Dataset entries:

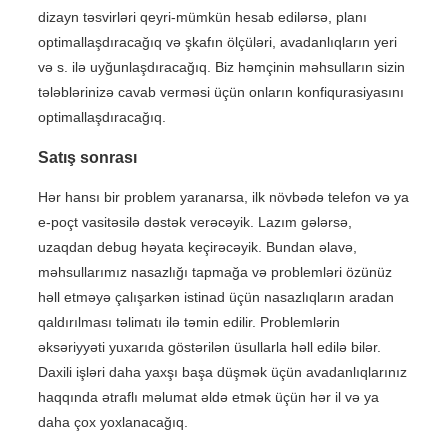
dizayn təsvirləri qeyri-mümkün hesab edilərsə, planı
optimallaşdıracağıq və şkafın ölçüləri, avadanlıqların yeri
və s. ilə uyğunlaşdıracağıq. Biz həmçinin məhsulların sizin
tələblərinizə cavab verməsi üçün onların konfiqurasiyasını
optimallaşdıracağıq.
Satış sonrası
Hər hansı bir problem yaranarsa, ilk növbədə telefon və ya
e-poçt vasitəsilə dəstək verəcəyik. Lazım gələrsə,
uzaqdan debug həyata keçirəcəyik. Bundan əlavə,
məhsullarımız nasazlığı tapmağa və problemləri özünüz
həll etməyə çalışarkən istinad üçün nasazlıqların aradan
qaldırılması təlimatı ilə təmin edilir. Problemlərin
əksəriyyəti yuxarıda göstərilən üsullarla həll edilə bilər.
Daxili işləri daha yaxşı başa düşmək üçün avadanlıqlarınız
haqqında ətraflı məlumat əldə etmək üçün hər il və ya
daha çox yoxlanacağıq.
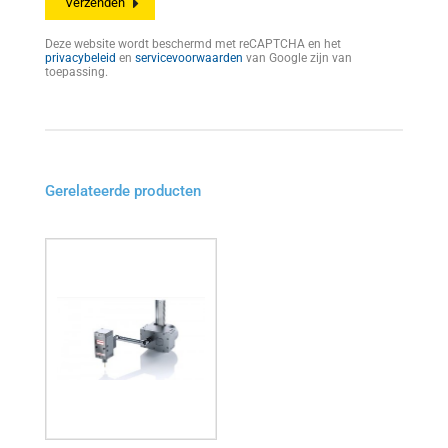
Deze website wordt beschermd met reCAPTCHA en het
privacybeleid
en
servicevoorwaarden
van Google zijn van
toepassing.
Gerelateerde producten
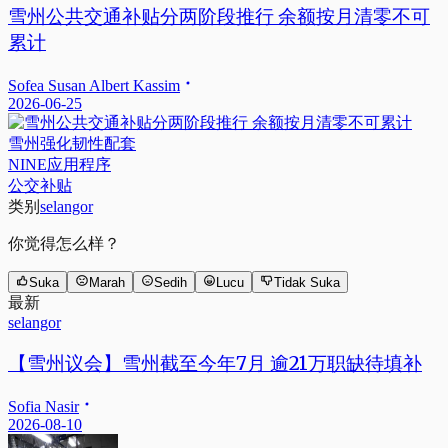
雪州公共交通补贴分两阶段推行 余额按月清零不可
累计
Sofea Susan Albert Kassim
2026-06-25
雪州强化韧性配套
NINE应用程序
公交补贴
类别
selangor
你觉得怎么样？
Suka
Marah
Sedih
Lucu
Tidak Suka
最新
selangor
【雪州议会】雪州截至今年7月 逾21万职缺待填补
Sofia Nasir
2026-08-10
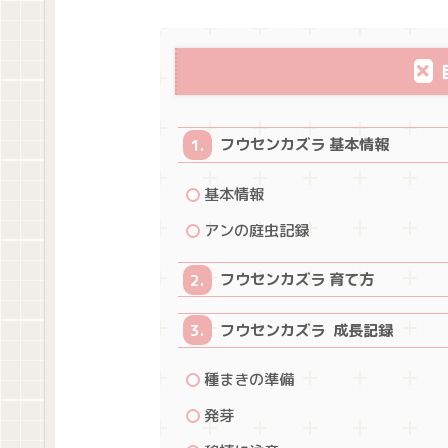
フウセンカズラ 基本情報
基本情報
アンの庭虫記録
フウセンカズラ 育て方
フウセンカズラ 成長記録
種まきの準備
発芽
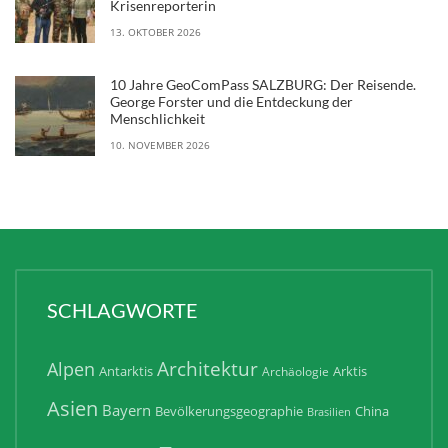
Krisenreporterin
13. OKTOBER 2026
10 Jahre GeoComPass SALZBURG: Der Reisende.
George Forster und die Entdeckung der
Menschlichkeit
10. NOVEMBER 2026
SCHLAGWORTE
Architektur
Alpen
Antarktis
Arktis
Archäologie
Asien
Bayern
Bevölkerungsgeographie
China
Brasilien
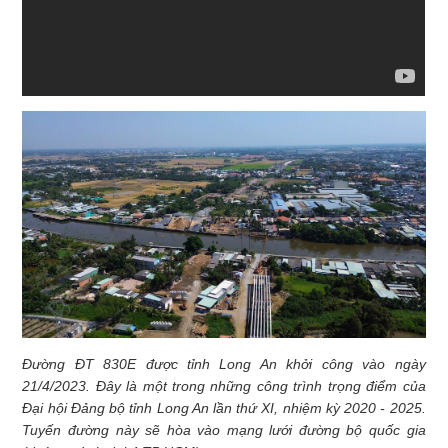
Đường ĐT 830E được tỉnh Long An khởi công vào ngày
21/4/2023. Đây là một trong những công trình trọng điểm của
Đại hội Đảng bộ tỉnh Long An lần thứ XI, nhiệm kỳ 2020 - 2025.
Tuyến đường này sẽ hòa vào mạng lưới đường bộ quốc gia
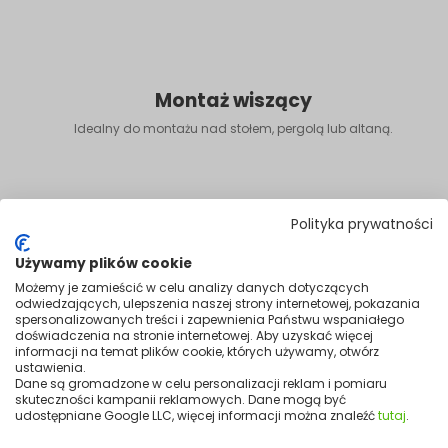
Montaż wiszący
Idealny do montażu nad stołem, pergolą lub altaną.
Polityka prywatności
Używamy plików cookie
Możemy je zamieścić w celu analizy danych dotyczących
odwiedzających, ulepszenia naszej strony internetowej, pokazania
spersonalizowanych treści i zapewnienia Państwu wspaniałego
doświadczenia na stronie internetowej. Aby uzyskać więcej
informacji na temat plików cookie, których używamy, otwórz
ustawienia.
Dane są gromadzone w celu personalizacji reklam i pomiaru
skuteczności kampanii reklamowych. Dane mogą być
udostępniane Google LLC, więcej informacji można znaleźć
tutaj
.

How to complete this task | Your output is the lines from the top of the entries through the line containing "daha çox yoxlanacağıq.", exactly as they stand. No pictures belong in it.

Problem solution |
dizayn təsvirləri qeyri-mümkün hesab edilərsə, planı
optimallaşdıracağıq və şkafın ölçüləri, avadanlıqların yeri
və s. ilə uyğunlaşdıracağıq. Biz həmçinin məhsulların sizin
tələblərinizə cavab verməsi üçün onların konfiqurasiyasını
optimallaşdıracağıq.
Satış sonrası
Hər hansı bir problem yaranarsa, ilk növbədə telefon və ya
e-poçt vasitəsilə dəstək verəcəyik. Lazım gələrsə,
uzaqdan debug həyata keçirəcəyik. Bundan əlavə,
məhsullarımız nasazlığı tapmağa və problemləri özünüz
həll etməyə çalışarkən istinad üçün nasazlıqların aradan
qaldırılması təlimatı ilə təmin edilir. Problemlərin
əksəriyyəti yuxarıda göstərilən üsullarla həll edilə bilər.
Daxili işləri daha yaxşı başa düşmək üçün avadanlıqlarınız
haqqında ətraflı məlumat əldə etmək üçün hər il və ya
daha çox yoxlanacağıq.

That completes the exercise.